Late last night, having no doubt been informed by Stella of my extended residence, the negroes took it into their heads to pay me a compliment of an extremely inconvenient nature. In order to display their pleasure at my continued sojourn among them, they thought it proper to treat me to a nocturnal serenade. Accordingly, a large body of well-dressed negroes arrived under my window about midnight, accompanied by drums, rattles, and a full orchestra of such unlikely instruments. Thereafter, there appeared to me a congregation of black limbs tumbling and leaping and seemingly determined to pass the whole night singing and dancing beneath my balcony. From their lungs bellowed forth stentorian snatches of Bacchanalian songs, and their unseemly laughter disturbed the still night air. Their fiddlers, cognizant of neither sharps nor flats, embraced with enthusiasm their old friend discord, while those who danced were unable to prolong their individual exertions above a minute or two; nevertheless, this sufficed to distil an abundance of perspiration. Such a vulgar, yet dextrous, set of antics never came into the brain, or out of the limbs, of anything but a son of Ham enjoying his jubilee. After an hour of this Dionysiac abomination, I instructed Stella to inform them that I had long since retired and that they should withdraw promptly to their village. This she did, and then presented herself once more, whereupon she began to address me, her countenance displaying a degree of concern which approached severity.

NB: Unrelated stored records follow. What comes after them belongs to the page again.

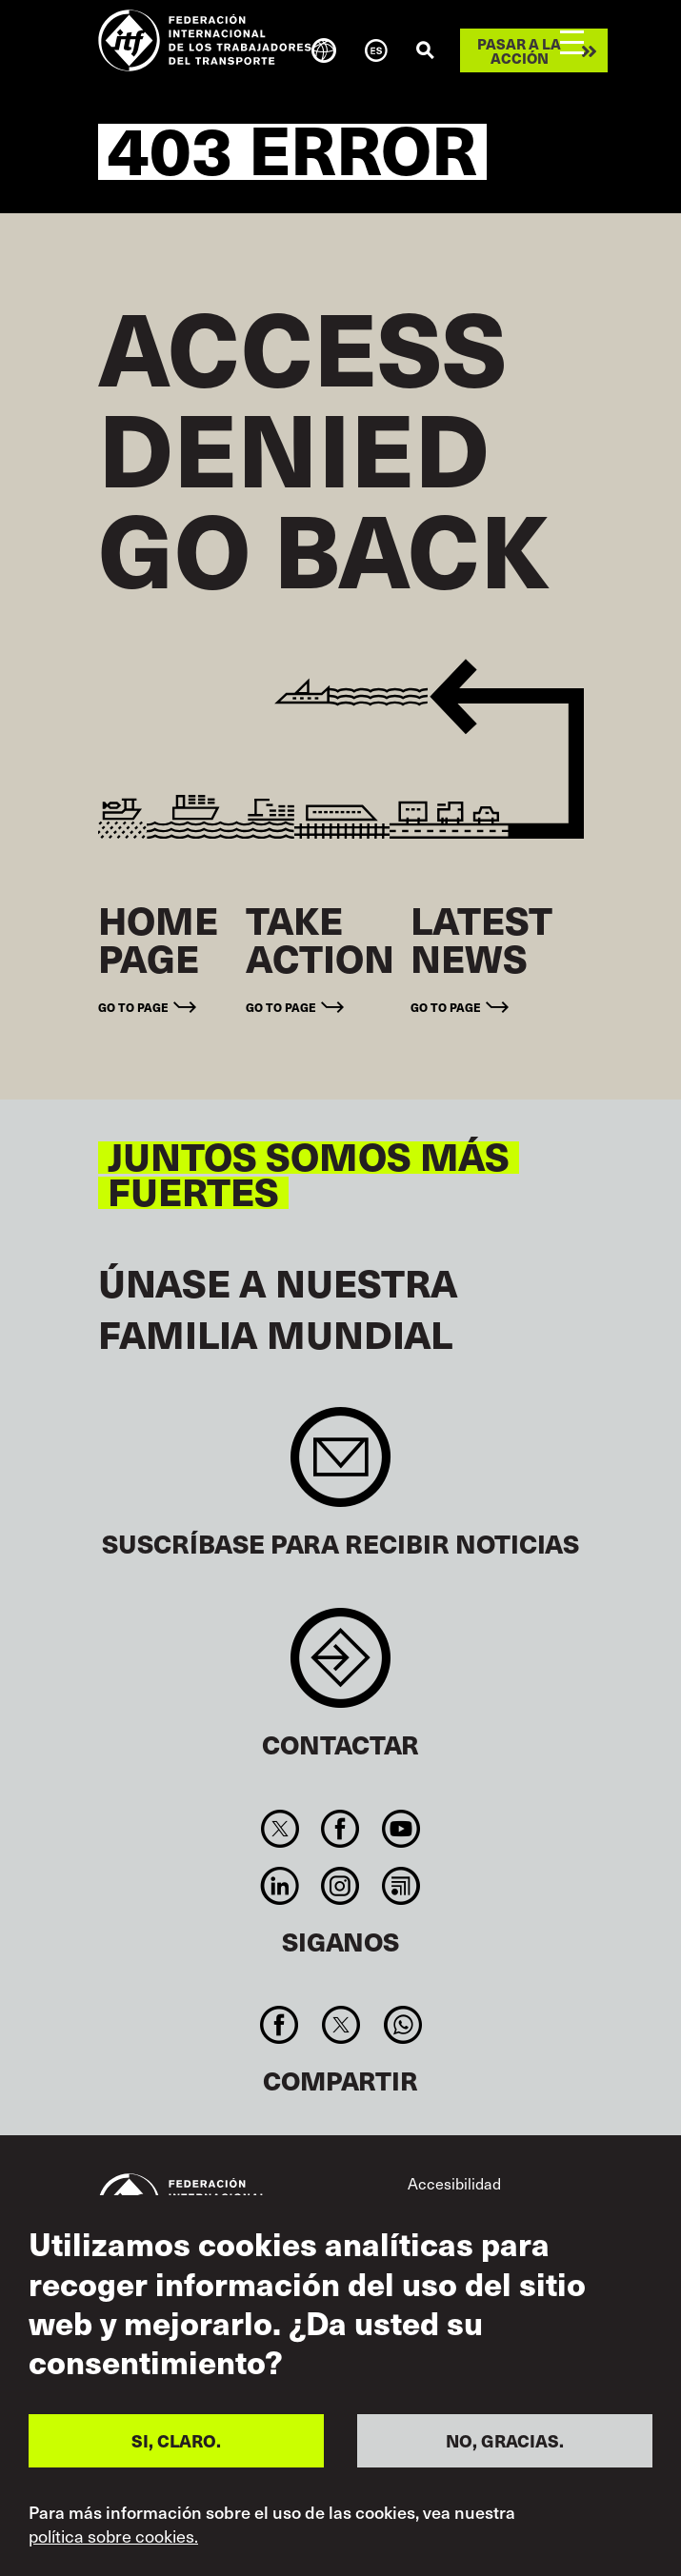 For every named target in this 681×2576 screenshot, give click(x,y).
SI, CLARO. (176, 2440)
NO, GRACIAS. (505, 2440)
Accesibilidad (454, 2182)
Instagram (340, 1886)
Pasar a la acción (519, 50)
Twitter (280, 1829)
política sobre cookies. (113, 2536)
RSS (400, 1886)
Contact (340, 1667)
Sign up (340, 1466)
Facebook (340, 1829)
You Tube (400, 1829)
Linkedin (280, 1886)
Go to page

Dear Stella. Things between us have not been easy of late. I suspect that she is a shade jealous of the attention that Mr Brown has recently bestowed upon me. I suspect also that he has exchanged fewer words with her than was the case before my arrival. Jealousy being the transitory emotion that it is, I am sure that this difficulty will soon pass, and before long a familiar sweet smile will once more be embellishing her features so that despite their dusky tint they might reassume the appearances of both gentleness and refinement. There has been no sign of Christiania for some while, and Stella and I are once again the dominant females of the household. Dear Stella, she seemed delighted to hear that I would be prolonging my visit, and I am sure that the emotions she displayed were no mere show of theatrical skill. We two sat together until all the negroes had ceased their noisy revelry and returned to their lairs and nests. What we in England call autumn is now upon us. Stella, seemingly both exhausted and preoccupied with her own cogitations, informed me that we were entering the time of the rainy season, with its occasional hurricane. Then she closed her eyes.